TASK DIRECTIONS » Without the pictures, copy the entries below word for word.

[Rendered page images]
◇ ◇ ◇ ◇
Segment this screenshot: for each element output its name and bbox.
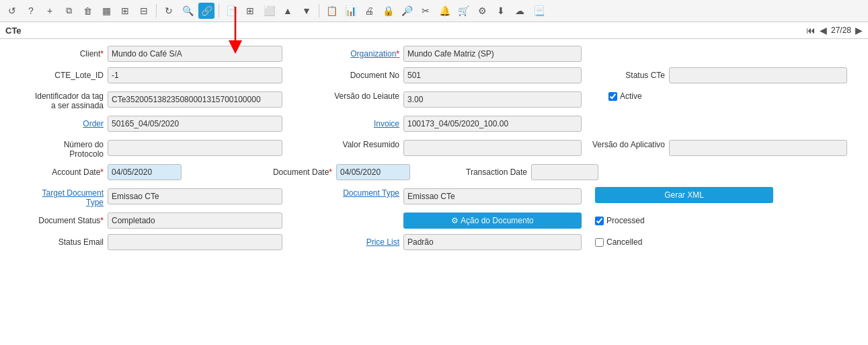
target-document-type-label: Target Document Type — [42, 188, 104, 207]
identificador-label: Identificador da tag a ser assinada — [13, 91, 104, 110]
versao-aplicativo-input[interactable] — [669, 140, 847, 156]
scissors-button[interactable]: ✂ — [418, 3, 434, 19]
doc-button[interactable]: 📄 — [223, 3, 239, 19]
copy-button[interactable]: ⧉ — [61, 3, 77, 19]
cte-lote-input[interactable] — [108, 67, 282, 83]
cart-button[interactable]: 🛒 — [455, 3, 471, 19]
bell-button[interactable]: 🔔 — [436, 3, 452, 19]
price-list-label[interactable]: Price List — [366, 237, 399, 247]
nav-right: ⏮ ◀ 27/28 ▶ — [806, 25, 863, 36]
row-client-org: Client Organization — [13, 46, 855, 62]
cte-lote-label: CTE_Lote_ID — [54, 71, 104, 80]
processed-checkbox[interactable] — [595, 217, 604, 225]
transaction-date-input[interactable] — [531, 164, 598, 180]
toolbar: ↺ ? + ⧉ 🗑 ▦ ⊞ ⊟ ↻ 🔍 🔗 📄 ⊞ ⬜ ▲ ▼ 📋 📊 🖨 🔒 … — [0, 0, 868, 22]
cloud-button[interactable]: ☁ — [512, 3, 528, 19]
active-checkbox[interactable] — [608, 92, 617, 101]
cancelled-checkbox[interactable] — [595, 238, 604, 247]
delete-button[interactable]: 🗑 — [79, 3, 95, 19]
separator1 — [156, 4, 157, 17]
prev-page-button[interactable]: ◀ — [820, 25, 827, 36]
help-button[interactable]: ? — [23, 3, 39, 19]
down-button[interactable]: ▼ — [299, 3, 315, 19]
row-dates: Account Date Document Date Transaction D… — [13, 164, 855, 180]
split-button[interactable]: ⬜ — [261, 3, 277, 19]
document-type-input[interactable] — [403, 188, 582, 204]
document-no-label: Document No — [350, 71, 399, 80]
next-page-button[interactable]: ▶ — [855, 25, 863, 36]
nav-title: CTe — [5, 26, 22, 36]
document-type-label[interactable]: Document Type — [343, 188, 399, 198]
versao-leiaute-input[interactable] — [403, 91, 582, 108]
row-target-doc: Target Document Type Document Type Gerar… — [13, 186, 855, 207]
organization-label[interactable]: Organization — [350, 49, 399, 59]
row-status-email: Status Email Price List Cancelled — [13, 234, 855, 250]
price-list-input[interactable] — [403, 234, 582, 250]
row-lote-doc: CTE_Lote_ID Document No Status CTe — [13, 67, 855, 83]
grid1-button[interactable]: ▦ — [98, 3, 114, 19]
row-doc-status: Document Status ⚙ Ação do Documento Proc… — [13, 213, 855, 229]
undo-button[interactable]: ↺ — [4, 3, 20, 19]
cancelled-label: Cancelled — [606, 237, 642, 247]
order-label[interactable]: Order — [83, 119, 104, 128]
transaction-date-label: Transaction Date — [466, 167, 527, 177]
cancelled-group: Cancelled — [582, 237, 642, 247]
refresh-button[interactable]: ↻ — [161, 3, 177, 19]
chart-button[interactable]: 📊 — [342, 3, 358, 19]
document-no-input[interactable] — [403, 67, 582, 83]
active-group: Active — [582, 89, 642, 101]
document-status-label: Document Status — [38, 216, 104, 225]
status-cte-input[interactable] — [669, 67, 847, 83]
nav-bar: CTe ⏮ ◀ 27/28 ▶ — [0, 22, 868, 39]
main-form: Client Organization CTE_Lote_ID Document… — [0, 39, 868, 262]
gerar-xml-button[interactable]: Gerar XML — [595, 187, 773, 203]
row-protocolo: Número do Protocolo Valor Resumido Versã… — [13, 137, 855, 159]
client-input[interactable] — [108, 46, 282, 62]
first-page-button[interactable]: ⏮ — [806, 25, 816, 36]
download-button[interactable]: ⬇ — [493, 3, 509, 19]
up-button[interactable]: ▲ — [280, 3, 296, 19]
page-indicator: 27/28 — [831, 26, 851, 35]
client-label: Client — [80, 49, 104, 59]
status-email-input[interactable] — [108, 234, 282, 250]
target-document-type-input[interactable] — [108, 188, 282, 204]
valor-resumido-label: Valor Resumido — [343, 140, 399, 149]
order-input[interactable] — [108, 116, 282, 132]
print-button[interactable]: 🖨 — [361, 3, 377, 19]
zoom-button[interactable]: 🔎 — [399, 3, 415, 19]
search-button[interactable]: 🔍 — [180, 3, 196, 19]
invoice-label[interactable]: Invoice — [374, 119, 399, 128]
row-order-invoice: Order Invoice — [13, 116, 855, 132]
row-identificador: Identificador da tag a ser assinada Vers… — [13, 89, 855, 110]
identificador-input[interactable] — [108, 91, 282, 108]
gear-button[interactable]: ⚙ — [474, 3, 490, 19]
grid2-button[interactable]: ⊞ — [117, 3, 133, 19]
valor-resumido-input[interactable] — [403, 140, 582, 156]
active-label: Active — [620, 91, 642, 101]
account-date-input[interactable] — [108, 164, 182, 180]
table-button[interactable]: ⊞ — [242, 3, 258, 19]
new-button[interactable]: + — [42, 3, 58, 19]
report-button[interactable]: 📋 — [323, 3, 340, 19]
document-date-label: Document Date — [273, 167, 332, 177]
document-status-input[interactable] — [108, 213, 282, 229]
versao-aplicativo-label: Versão do Aplicativo — [592, 140, 665, 149]
separator3 — [319, 4, 319, 17]
processed-group: Processed — [582, 216, 645, 225]
numero-protocolo-input[interactable] — [108, 140, 282, 156]
invoice-input[interactable] — [403, 116, 582, 132]
account-date-label: Account Date — [52, 167, 104, 177]
separator2 — [219, 4, 219, 17]
document-date-input[interactable] — [336, 164, 410, 180]
link-button[interactable]: 🔗 — [198, 3, 214, 19]
numero-protocolo-label: Número do Protocolo — [64, 140, 104, 159]
versao-leiaute-label: Versão do Leiaute — [334, 91, 399, 101]
processed-label: Processed — [606, 216, 645, 225]
status-cte-label: Status CTe — [625, 71, 665, 80]
lock-button[interactable]: 🔒 — [380, 3, 396, 19]
status-email-label: Status Email — [58, 237, 104, 247]
file-button[interactable]: 📃 — [530, 3, 547, 19]
new2-button[interactable]: ⊟ — [136, 3, 152, 19]
acao-documento-button[interactable]: ⚙ Ação do Documento — [403, 213, 582, 229]
organization-input[interactable] — [403, 46, 582, 62]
◇ ◇ ◇ ◇
FINISHED EXERCISE »
Segment this screenshot: for each element output its name and bbox.
target-document-type-label: Target Document Type — [42, 188, 104, 207]
identificador-label: Identificador da tag a ser assinada — [13, 91, 104, 110]
versao-aplicativo-input[interactable] — [669, 140, 847, 156]
scissors-button[interactable]: ✂ — [418, 3, 434, 19]
doc-button[interactable]: 📄 — [223, 3, 239, 19]
copy-button[interactable]: ⧉ — [61, 3, 77, 19]
cte-lote-input[interactable] — [108, 67, 282, 83]
cart-button[interactable]: 🛒 — [455, 3, 471, 19]
bell-button[interactable]: 🔔 — [436, 3, 452, 19]
price-list-label[interactable]: Price List — [366, 237, 399, 247]
nav-right: ⏮ ◀ 27/28 ▶ — [806, 25, 863, 36]
row-client-org: Client Organization — [13, 46, 855, 62]
cte-lote-label: CTE_Lote_ID — [54, 71, 104, 80]
processed-checkbox[interactable] — [595, 217, 604, 225]
transaction-date-input[interactable] — [531, 164, 598, 180]
toolbar: ↺ ? + ⧉ 🗑 ▦ ⊞ ⊟ ↻ 🔍 🔗 📄 ⊞ ⬜ ▲ ▼ 📋 📊 🖨 🔒 … — [0, 0, 868, 22]
cloud-button[interactable]: ☁ — [512, 3, 528, 19]
active-checkbox[interactable] — [608, 92, 617, 101]
cancelled-checkbox[interactable] — [595, 238, 604, 247]
delete-button[interactable]: 🗑 — [79, 3, 95, 19]
separator1 — [156, 4, 157, 17]
prev-page-button[interactable]: ◀ — [820, 25, 827, 36]
help-button[interactable]: ? — [23, 3, 39, 19]
down-button[interactable]: ▼ — [299, 3, 315, 19]
row-dates: Account Date Document Date Transaction D… — [13, 164, 855, 180]
split-button[interactable]: ⬜ — [261, 3, 277, 19]
document-type-input[interactable] — [403, 188, 582, 204]
document-no-label: Document No — [350, 71, 399, 80]
next-page-button[interactable]: ▶ — [855, 25, 863, 36]
nav-title: CTe — [5, 26, 22, 36]
document-type-label[interactable]: Document Type — [343, 188, 399, 198]
versao-leiaute-input[interactable] — [403, 91, 582, 108]
row-target-doc: Target Document Type Document Type Gerar… — [13, 186, 855, 207]
organization-label[interactable]: Organization — [350, 49, 399, 59]
row-status-email: Status Email Price List Cancelled — [13, 234, 855, 250]
price-list-input[interactable] — [403, 234, 582, 250]
row-lote-doc: CTE_Lote_ID Document No Status CTe — [13, 67, 855, 83]
grid1-button[interactable]: ▦ — [98, 3, 114, 19]
row-doc-status: Document Status ⚙ Ação do Documento Proc… — [13, 213, 855, 229]
undo-button[interactable]: ↺ — [4, 3, 20, 19]
cancelled-label: Cancelled — [606, 237, 642, 247]
order-label[interactable]: Order — [83, 119, 104, 128]
transaction-date-label: Transaction Date — [466, 167, 527, 177]
cancelled-group: Cancelled — [582, 237, 642, 247]
refresh-button[interactable]: ↻ — [161, 3, 177, 19]
chart-button[interactable]: 📊 — [342, 3, 358, 19]
document-no-input[interactable] — [403, 67, 582, 83]
active-group: Active — [582, 89, 642, 101]
document-status-label: Document Status — [38, 216, 104, 225]
status-cte-input[interactable] — [669, 67, 847, 83]
nav-bar: CTe ⏮ ◀ 27/28 ▶ — [0, 22, 868, 39]
main-form: Client Organization CTE_Lote_ID Document… — [0, 39, 868, 262]
gerar-xml-button[interactable]: Gerar XML — [595, 187, 773, 203]
row-protocolo: Número do Protocolo Valor Resumido Versã… — [13, 137, 855, 159]
client-input[interactable] — [108, 46, 282, 62]
first-page-button[interactable]: ⏮ — [806, 25, 816, 36]
download-button[interactable]: ⬇ — [493, 3, 509, 19]
up-button[interactable]: ▲ — [280, 3, 296, 19]
page-indicator: 27/28 — [831, 26, 851, 35]
client-label: Client — [80, 49, 104, 59]
status-email-input[interactable] — [108, 234, 282, 250]
target-document-type-input[interactable] — [108, 188, 282, 204]
valor-resumido-label: Valor Resumido — [343, 140, 399, 149]
order-input[interactable] — [108, 116, 282, 132]
print-button[interactable]: 🖨 — [361, 3, 377, 19]
zoom-button[interactable]: 🔎 — [399, 3, 415, 19]
search-button[interactable]: 🔍 — [180, 3, 196, 19]
invoice-label[interactable]: Invoice — [374, 119, 399, 128]
row-order-invoice: Order Invoice — [13, 116, 855, 132]
row-identificador: Identificador da tag a ser assinada Vers… — [13, 89, 855, 110]
identificador-input[interactable] — [108, 91, 282, 108]
gear-button[interactable]: ⚙ — [474, 3, 490, 19]
grid2-button[interactable]: ⊞ — [117, 3, 133, 19]
valor-resumido-input[interactable] — [403, 140, 582, 156]
active-label: Active — [620, 91, 642, 101]
account-date-input[interactable] — [108, 164, 182, 180]
table-button[interactable]: ⊞ — [242, 3, 258, 19]
new-button[interactable]: + — [42, 3, 58, 19]
report-button[interactable]: 📋 — [323, 3, 340, 19]
document-date-label: Document Date — [273, 167, 332, 177]
document-status-input[interactable] — [108, 213, 282, 229]
versao-aplicativo-label: Versão do Aplicativo — [592, 140, 665, 149]
separator3 — [319, 4, 319, 17]
processed-group: Processed — [582, 216, 645, 225]
numero-protocolo-input[interactable] — [108, 140, 282, 156]
invoice-input[interactable] — [403, 116, 582, 132]
account-date-label: Account Date — [52, 167, 104, 177]
separator2 — [219, 4, 219, 17]
document-date-input[interactable] — [336, 164, 410, 180]
link-button[interactable]: 🔗 — [198, 3, 214, 19]
numero-protocolo-label: Número do Protocolo — [64, 140, 104, 159]
versao-leiaute-label: Versão do Leiaute — [334, 91, 399, 101]
processed-label: Processed — [606, 216, 645, 225]
status-cte-label: Status CTe — [625, 71, 665, 80]
lock-button[interactable]: 🔒 — [380, 3, 396, 19]
status-email-label: Status Email — [58, 237, 104, 247]
file-button[interactable]: 📃 — [530, 3, 547, 19]
new2-button[interactable]: ⊟ — [136, 3, 152, 19]
acao-documento-button[interactable]: ⚙ Ação do Documento — [403, 213, 582, 229]
organization-input[interactable] — [403, 46, 582, 62]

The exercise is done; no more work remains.